— SUPPLIED MATERIAL —
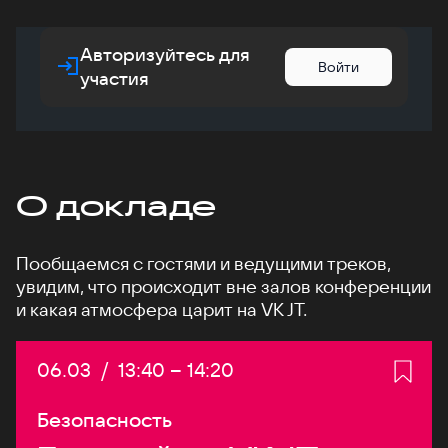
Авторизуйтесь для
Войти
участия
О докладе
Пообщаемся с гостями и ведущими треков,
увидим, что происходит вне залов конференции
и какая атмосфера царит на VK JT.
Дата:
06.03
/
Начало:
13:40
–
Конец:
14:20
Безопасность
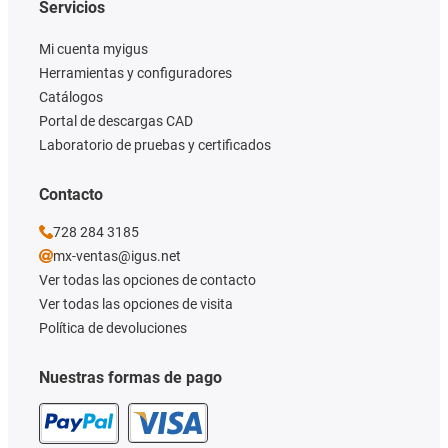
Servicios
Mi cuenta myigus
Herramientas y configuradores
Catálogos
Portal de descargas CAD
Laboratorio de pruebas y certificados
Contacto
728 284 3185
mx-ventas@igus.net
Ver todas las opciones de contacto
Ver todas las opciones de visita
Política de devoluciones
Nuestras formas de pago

— EXERCISE INSTRUCTIONS —
Your task is to give again, unchanged, the lines from the line that contains "увидим, что происходит вне залов конференции" to the end of the records. Include both end lines but no pictures.

— WRITTEN ANSWER —
увидим, что происходит вне залов конференции
и какая атмосфера царит на VK JT.
Дата:
06.03
/
Начало:
13:40
–
Конец:
14:20
Безопасность
Servicios
Mi cuenta myigus
Herramientas y configuradores
Catálogos
Portal de descargas CAD
Laboratorio de pruebas y certificados
Contacto
728 284 3185
mx-ventas@igus.net
Ver todas las opciones de contacto
Ver todas las opciones de visita
Política de devoluciones
Nuestras formas de pago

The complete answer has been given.